Other suppliers are required to verify products as they are received. An example business model might buy surplus heavily discounted product from a pharmacy chain or ‘approved’ wholesaler and later sell the product on to other wholesalers or dispensers at a price that is still below the market value. This business will probably already sort the stock by product and batch (or lot) as it is booked in. Wholesaler access to the NMVO allows a combined file of codes with the same product, expiry date and batch to be uploaded as a single operation. This could be more convenient than scanning and checking the packs one at a time as it does not rely on a live connection to the NMVO. The subsequent file upload operation does incur a time lag before the results are returned. If products are to be scanned to a local system before verifying with the NMVO procedures need to be in place to find any specific pack within the batch after the NMVO reply comes back. Although it would be expected that the overwhelming majority of packs will pass verification and the few failures would be for a whole batch there is the possibility of a small part of a batch failing. Those specific packs will need to be tracked down and removed from the immediate supply chain.  

Verification by wholesalers outside the ‘official’ supply chain is a legal requirement but it also makes commercial sense. If packs were to arrive at a dispenser and were to fail verification they might be returned without payment and the customer might look to other suppliers in future. 

A wholesaler is able to conduct other operations beside verification. The full list is verification or decommission and label as ‘dispense’, ‘destroy’, ‘export’, ‘sample’, ‘free sample’, ‘lock’ or ‘stolen’. These can all be achieved on a pack by pack basis or as a bulk operation of packs with the same product code, expiry date and batch number. The ‘destroy’ and ‘stolen’ states are irreversible. The other states can be undone but only by the same NMVO account holder that made the original decommission.

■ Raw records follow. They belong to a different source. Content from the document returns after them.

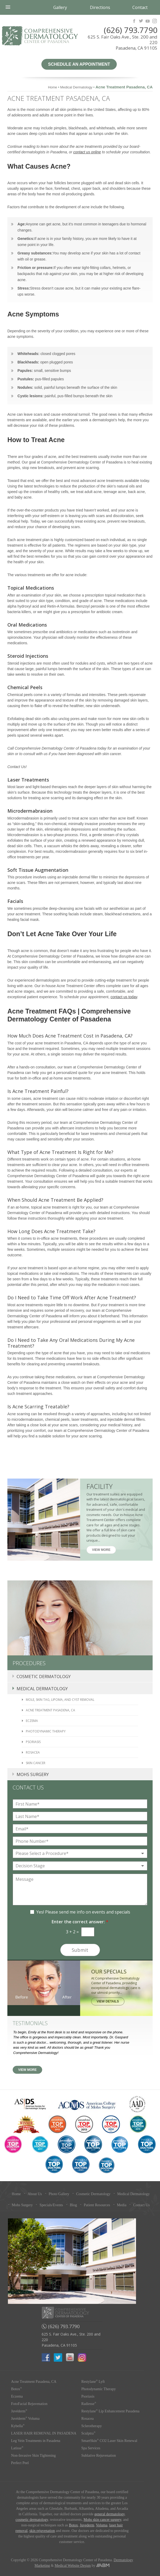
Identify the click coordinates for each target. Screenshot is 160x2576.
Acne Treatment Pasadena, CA (50, 1710)
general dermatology (109, 2514)
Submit (80, 1950)
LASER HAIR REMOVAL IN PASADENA (43, 2433)
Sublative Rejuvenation (98, 2455)
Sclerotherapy (91, 2426)
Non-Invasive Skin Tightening (33, 2455)
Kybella (18, 2426)
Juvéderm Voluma (25, 2419)
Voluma (101, 2525)
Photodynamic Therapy (46, 1731)
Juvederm (87, 2525)
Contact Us (141, 2205)
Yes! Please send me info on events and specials (83, 1912)
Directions (100, 7)
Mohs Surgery (33, 1774)
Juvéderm (19, 2411)
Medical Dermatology (76, 87)
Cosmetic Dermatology (44, 1676)
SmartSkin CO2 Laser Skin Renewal (109, 2441)
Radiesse (88, 2404)
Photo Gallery (59, 2194)
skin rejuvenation (42, 2531)
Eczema (32, 1720)
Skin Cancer (35, 1763)
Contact (140, 7)
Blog (73, 2205)
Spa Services (90, 2448)
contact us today (123, 997)
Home (52, 87)
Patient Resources (97, 2205)
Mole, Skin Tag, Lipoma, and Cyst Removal (60, 1699)
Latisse (17, 2448)
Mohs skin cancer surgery (102, 2520)
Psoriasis (33, 1742)
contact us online (87, 152)
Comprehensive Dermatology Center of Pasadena (40, 36)
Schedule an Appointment (79, 64)
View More (101, 1550)
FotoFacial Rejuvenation (29, 2404)
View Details (108, 2001)
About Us (35, 2194)
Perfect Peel (20, 2463)
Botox (16, 2389)
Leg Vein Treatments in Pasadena (35, 2441)
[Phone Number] (80, 1841)
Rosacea (33, 1752)
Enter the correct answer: (80, 1922)
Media (122, 2205)
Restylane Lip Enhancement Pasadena (110, 2411)
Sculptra (88, 2433)
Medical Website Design (73, 2566)
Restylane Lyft (93, 2382)
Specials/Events (51, 2205)
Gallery (60, 7)
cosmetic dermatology (32, 2520)
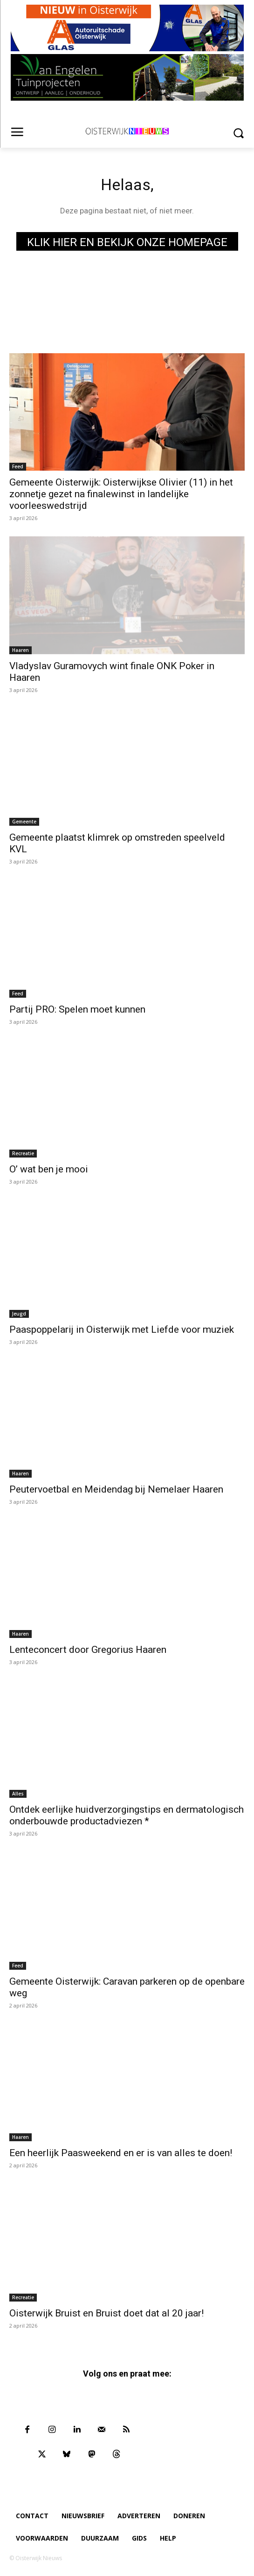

The ‘export’ state would probably apply to exporting outside the area covered by the FMD. Within the FMD countries a pack might have a code that is valid for more than one market or a specialised parallel distributor will be able to change the pack code from that valid for one country to that used by another.  

A decommissioned pack cannot be subsequently dispensed so is of limited monetary value to the wholesaler. The ‘sample’ and ‘export’ states assume that some payment has previously taken place. There are cases where the wholesaler may legitimately dispense packs and still sell them on. This is where the body supplied needs to provide drugs to patients but does not deal directly with a pharmacist. This is covered by ‘Article 23’of the FMD legislation. It relates to persons authorised to supply medicines to the public who do not operate within a healthcare institution or a pharmacy. Examples would include prisons, care homes, dentists and veterinary surgeons. The wholesaler is supplying already decommissioned drugs to bodies who are allowed to issue them but not able to connect to the NMVO itself. Each body involved with the FMD process needs specific log on credentials to send and receive data. The number of pharmacies alone is significant and it is not surprising that some cap has been put on who needs access to the FMD system. Some of these ‘Article 23’ entities will deal with relatively small quantities of prescription drugs and the trade-off of volume of traffic to number of end points will be worthwhile.  

It has been stated that the FMD system is not track and trace but each transaction with the NMVO is recorded and linked to a time and the initiator of that event. This information is currently used to warn a user when a product is dispensed twice by the same user. It also allows a body to undo actions such as ‘dispense’ that it made itself. A different user cannot undo an action made by the first. Finally the transaction ids of data scanned to file then uploaded to the NMVO are used to find the results of that upload transaction. The file is first uploaded; an acknowledgement sent then the reference of that acknowledgement is used to report on the verification status details of that file. Although not designed to track, this information might be used to discover who read or changed details of any specific pack and when. There are data privacy issues here with who should be allowed access to this information but it might prove useful where criminal activity is suspect.